Oops, scratch that.  The Wall Street Journal did, indeed weigh in.  On July 25th, Andrew Klavan wrote the single most preposterous review I have ever read.  It's not that he makes the comparison between Batman and George Bush, or "The Dark Knight" and the war on terror.  Those are obvious metaphors that even the director, Christopher Nolan, cryptically concedes were intentional.  

But Klavan goes off the deep end when he argues that the film should be a call to arms for conservative artists in their battle against the left-wing "realism."  He says,

"Why is it then that left-wingers feel free to make their films direct and realistic, whereas Hollywood conservatives have to put on a mask in order to speak what they know to be the truth?  Why is it, indeed, that the conservative values that power our defense -- values like morality, faith, self-sacrifice and the nobility of fighting for the right -- only appear in fantasy or comic-inspired films like "200," "Lord of the Rings," "Narnia," "Spiderman 3" and now "The Dark Knight."

and,


"Leftists frequently complain that right-wing morality is simplistic.  Morality is relative, they say; nuanced, complex.  They're wrong, of course, even on their own terms."

and,

"The true complexity arises when we must defend these values in a world that does not universally embrace them -- when we reach the place where we must be intolerant in order to defend tolerance, or unkind in order to defend kindness, or hateful in order to defend what we love."

and finally,

"As Gary Oldman's Commissioner Gorden says of the hated and hunted Batman, 'He has to run away -- because we have to chase him.'

"That's real moral complexity."

No, that's really dumb.  It's why we've lost over 4,000 men and women in Iraq.  It's why in Britain, our closest ally left in the world, 35 percent of the people now consider us a "force for evil."  (That's not Iran or Iraq, folks, that's frigging ENGLAND.)  It's why offshore drilling for oil is even a campaign issue.

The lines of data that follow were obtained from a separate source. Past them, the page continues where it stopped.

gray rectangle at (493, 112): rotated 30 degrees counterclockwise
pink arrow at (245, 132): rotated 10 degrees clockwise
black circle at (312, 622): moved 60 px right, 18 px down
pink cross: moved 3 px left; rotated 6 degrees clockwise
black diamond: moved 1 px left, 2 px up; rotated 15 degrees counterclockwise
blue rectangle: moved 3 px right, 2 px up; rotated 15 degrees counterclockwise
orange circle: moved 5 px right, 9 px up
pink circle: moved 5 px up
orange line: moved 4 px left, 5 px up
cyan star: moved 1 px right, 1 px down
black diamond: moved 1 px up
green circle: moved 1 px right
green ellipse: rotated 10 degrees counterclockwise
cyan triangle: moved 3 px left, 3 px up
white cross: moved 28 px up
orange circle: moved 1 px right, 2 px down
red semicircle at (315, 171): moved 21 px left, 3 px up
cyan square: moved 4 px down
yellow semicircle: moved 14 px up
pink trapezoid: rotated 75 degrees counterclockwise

America likes to keep it simple, stupid.  At the Saddleback Forum, Pastor Rick Warren asked Barack Obama if evil exists and, if so, should we ignore it, negotiate with it, contain it or defeat it?  Obama gave one of his typically nuanced answers, metaphorically conceding that he wasn't God and that evil would always exist.  The best we can hope to do is act as soldiers in the battle against it and confront it with humility, as often evil has been perpetrated in the name of confronting it.  That's a nice, subtle way of injecting the atrocities of the Bush administration's war -- Abu Ghraib, Guantanamo Bay, Extreme Renditions, Black Site Prisons -- into the conversation without getting down on the ground and rolling around in the mud.  It was classic Obama, love it or hate it.

When his turn to answer came, John McCain replied, steely-eyed, "Defeat it," and promised to pursue bin Laden to "the gates of hell."   The crowd went crazy.

It was like being at the theatre, watching "The Dark Knight."  The Joker would pull some strings and the entire Gotham police department would rush to his proposed target, only to discover he was playing them.  At which point, they'd pivot and rush, en masse, to the next potential catastrophe.  It reminded me of nothing so much as a soccer game among eight year-olds.
  
And it made me tired.  My problem with "The Dark Knight" wasn't conservative vs. liberal.  My problem was that, ultimately, it was dumb.  It was often incoherent and it went on way too long.  After awhile, the explosions and special effects lost their ability to shock and awe.  I became unwilling, finally, to suspend my disbelief.  I spent the last half-hour waiting for the credits to appear.

Come to think of it, it did resemble the Bush administration after all.